The High Llamas
Beet Maize & Corn
Drag City
Head Llama Sean O’Hagan reportedly doesn’t like it that critics always say his band sounds like The Beach Boys and Burt Bacharach. But that’s not likely to change based on the latest Llamas effort. Other than virtually abandoning synthesizers, electric guitars and, to some degree, drums this time out, not much about their musical approach is different.
Beet Maize & Corn is full of impeccably tasteful, meticulously arranged, string and horn-drenched tunes. And occasionally O’Hagan even comes up with a pretty line to go with the pretty music. “Autumn spills on palace hills, summer makes its way,” he sings on “The Click and The Fizz.”

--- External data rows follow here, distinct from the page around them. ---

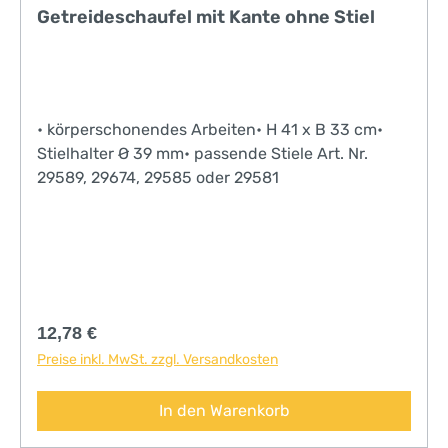
Getreideschaufel mit Kante ohne Stiel
• körperschonendes Arbeiten• H 41 x B 33 cm•
Stielhalter Ø 39 mm• passende Stiele Art. Nr.
29589, 29674, 29585 oder 29581
Regulärer Preis:
12,78 €
Preise inkl. MwSt. zzgl. Versandkosten
In den Warenkorb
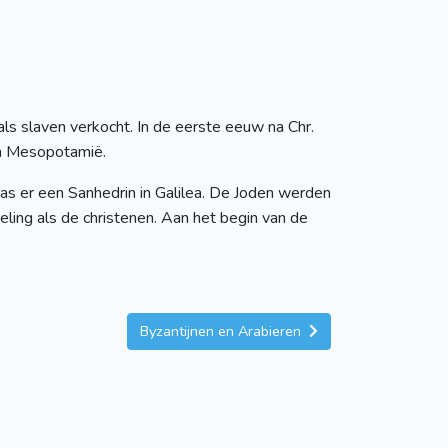
ls slaven verkocht. In de eerste eeuw na Chr.
 en Mesopotamië.
was er een Sanhedrin in Galilea. De Joden werden
ling als de christenen. Aan het begin van de
Byzantijnen en Arabieren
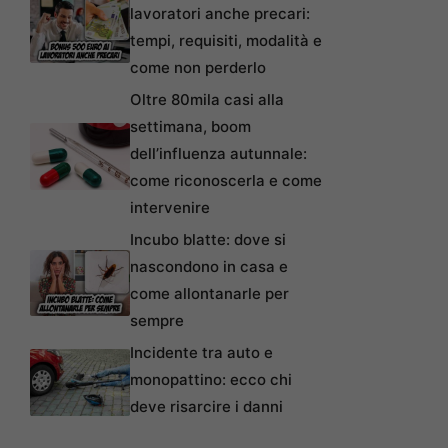
lavoratori anche precari:
tempi, requisiti, modalità e
come non perderlo
Oltre 80mila casi alla
settimana, boom
dell’influenza autunnale:
come riconoscerla e come
intervenire
Incubo blatte: dove si
nascondono in casa e
come allontanarle per
sempre
Incidente tra auto e
monopattino: ecco chi
deve risarcire i danni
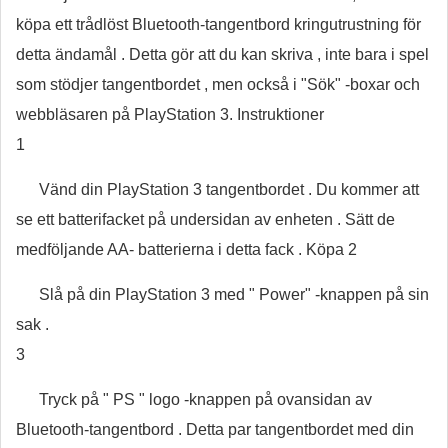
köpa ett trådlöst Bluetooth-tangentbord kringutrustning för
detta ändamål . Detta gör att du kan skriva , inte bara i spel
som stödjer tangentbordet , men också i "Sök" -boxar och
webbläsaren på PlayStation 3. Instruktioner
1
Vänd din PlayStation 3 tangentbordet . Du kommer att
se ett batterifacket på undersidan av enheten . Sätt de
medföljande AA- batterierna i detta fack . Köpa 2
Slå på din PlayStation 3 med " Power" -knappen på sin
sak .
3
Tryck på " PS " logo -knappen på ovansidan av
Bluetooth-tangentbord . Detta par tangentbordet med din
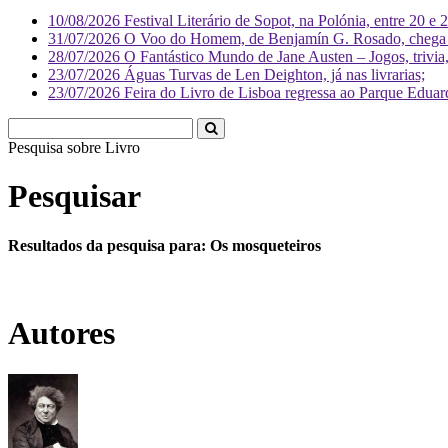
10/08/2026
Festival Literário de Sopot, na Polónia, entre 20 e 
31/07/2026
O Voo do Homem, de Benjamín G. Rosado, chega às
28/07/2026
O Fantástico Mundo de Jane Austen – Jogos, trivia, 
23/07/2026
Águas Turvas de Len Deighton, já nas livrarias;
23/07/2026
Feira do Livro de Lisboa regressa ao Parque Eduar
Pesquisa sobre
Livr
Pesquisar
Resultados da pesquisa para: Os mosqueteiros
Autores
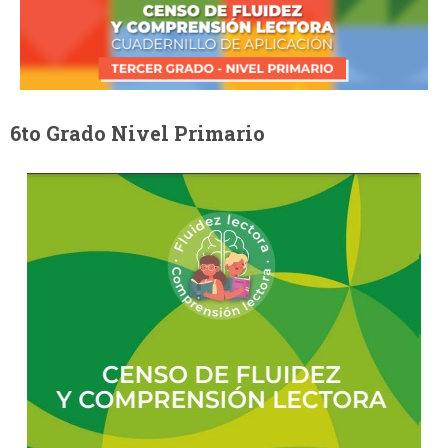
6to Grado Nivel Primario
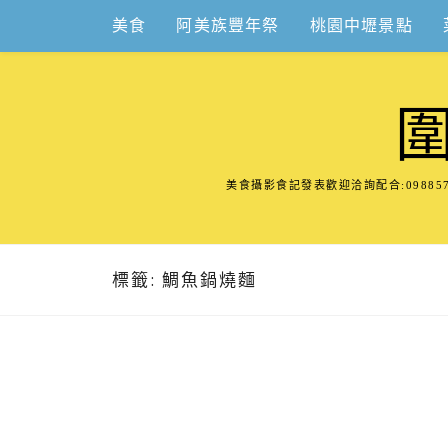
Skip
美食
阿美族豐年祭
桃園中壢景點
to
content
美食攝影食記發表歡迎洽詢配合:098
標籤:
鯛魚鍋燒麵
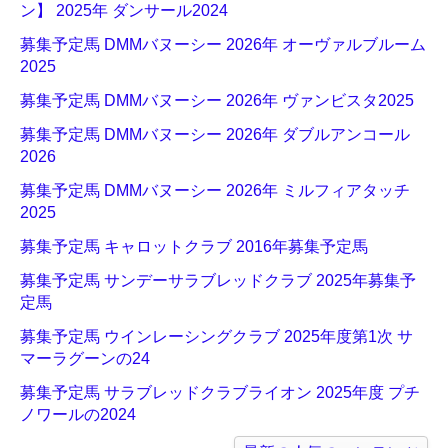
ン】 2025年 ダンサール2024
募集予定馬 DMMバヌーシー 2026年 オーヴァルブルーム
2025
募集予定馬 DMMバヌーシー 2026年 ヴァンビスタ2025
募集予定馬 DMMバヌーシー 2026年 ダブルアンコール
2026
募集予定馬 DMMバヌーシー 2026年 ミルフィアタッチ
2025
募集予定馬 キャロットクラブ 2016年募集予定馬
募集予定馬 サンデーサラブレッドクラブ 2025年募集予
定馬
募集予定馬 ウインレーシングクラブ 2025年度第1次 サ
マーラグーンの24
募集予定馬 サラブレッドクラブライオン 2025年度 プチ
ノワールの2024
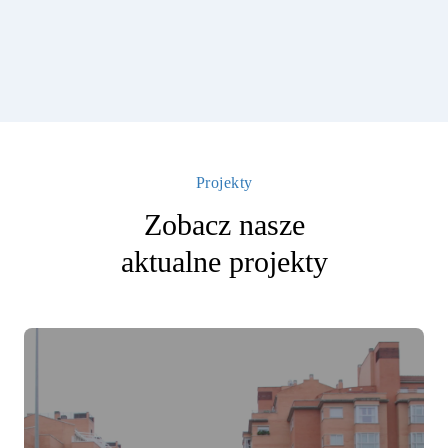
Projekty
Zobacz nasze
aktualne projekty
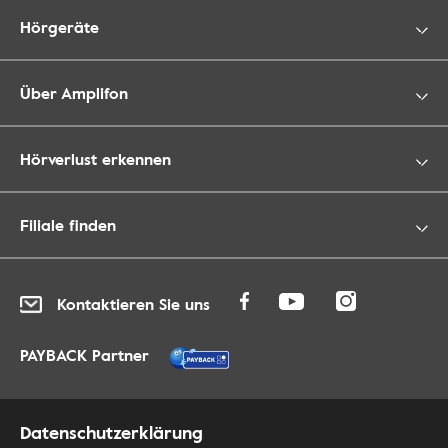
Hörgeräte
Über Amplifon
Hörverlust erkennen
Filiale finden
Kontaktieren Sie uns
PAYBACK Partner
Datenschutzerklärung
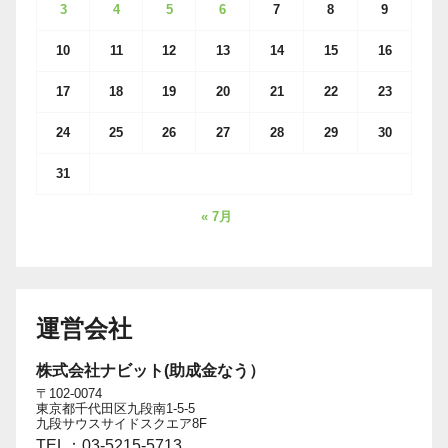
3
4
5
6
7
8
9
10
11
12
13
14
15
16
17
18
19
20
21
22
23
24
25
26
27
28
29
30
31
« 7月
運営会社
株式会社ナビット(助成金なう）
〒102-0074
東京都千代田区九段南1-5-5
九段サウスサイドスクエア8F
TEL：03-5215-5713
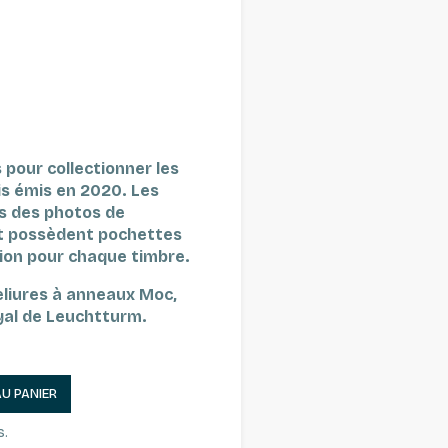
 pour collectionner les
is émis en 2020.
Les
es des photos de
et possèdent pochettes
ion pour chaque timbre.
eliures à anneaux Moc,
yal de Leuchtturm.
AU PANIER
s.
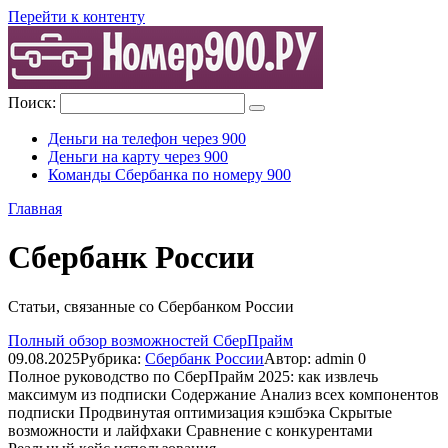
Перейти к контенту
Поиск:
Деньги на телефон через 900
Деньги на карту через 900
Команды Сбербанка по номеру 900
Главная
Сбербанк России
Статьи, связанные со Сбербанком России
Полный обзор возможностей СберПрайм
09.08.2025
Рубрика:
Сбербанк России
Автор:
admin
0
Полное руководство по СберПрайм 2025: как извлечь
максимум из подписки Содержание Анализ всех компонентов
подписки Продвинутая оптимизация кэшбэка Скрытые
возможности и лайфхаки Сравнение с конкурентами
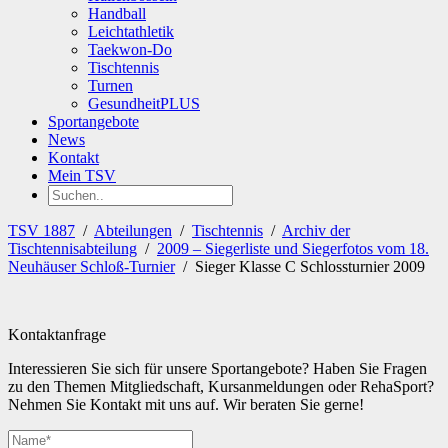
Handball
Leichtathletik
Taekwon-Do
Tischtennis
Turnen
GesundheitPLUS
Sportangebote
News
Kontakt
Mein TSV
TSV 1887
/
Abteilungen
/
Tischtennis
/
Archiv der
Tischtennisabteilung
/
2009 – Siegerliste und Siegerfotos vom 18.
Neuhäuser Schloß-Turnier
/
Sieger Klasse C Schlossturnier 2009
Kontaktanfrage
Interessieren Sie sich für unsere Sportangebote? Haben Sie Fragen
zu den Themen Mitgliedschaft, Kursanmeldungen oder RehaSport?
Nehmen Sie Kontakt mit uns auf. Wir beraten Sie gerne!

The problem is that most of these songs seem more like genre exercises than contributions to the songwriting canon. All this prettiness for prettiness sake doesn’t allow the listener to make any real emotional connection. Take the tune “Calloway” and lines like “There’s nothing but a broom, a half a dozen loaves / The room has lost its bloom, its purples and its mauves.” Huh? On “Porter Dimi,” O’Hagan employs an entire chorus of singers, using alternating male and female voices to go with the extravagant instrumentation. The effect makes the tune as emotionless and innocuously pleasant as muzak and just about as exciting.
When he sings the songs himself, O’Hagan sounds vaguely like Colin Moulding of XTC, and some tracks here (like the under-two-minutes “The Holly Hills”) do exhibit a bit more personality. But overall, Beet Maize & Corn is just retro-futuristic elevator music that fails to do justice to its source material.